Exercise brief: Every line from the one containing "Истанбул, 03 септември 2026, 3 нощувки" to the end of the listing below should be transcribed exactly, and no line outside that span should appear.

.....

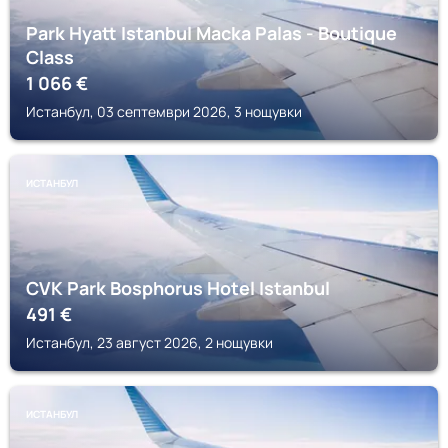
Park Hyatt Istanbul Macka Palas - Boutique
Class
1 066
€
Истанбул, 03 септември 2026, 3 нощувки
ИСТАНБУЛ
CVK Park Bosphorus Hotel Istanbul
491
€
Истанбул, 23 август 2026, 2 нощувки
ИСТАНБУЛ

.....

Result:
Истанбул, 03 септември 2026, 3 нощувки
ИСТАНБУЛ
CVK Park Bosphorus Hotel Istanbul
491
€
Истанбул, 23 август 2026, 2 нощувки
ИСТАНБУЛ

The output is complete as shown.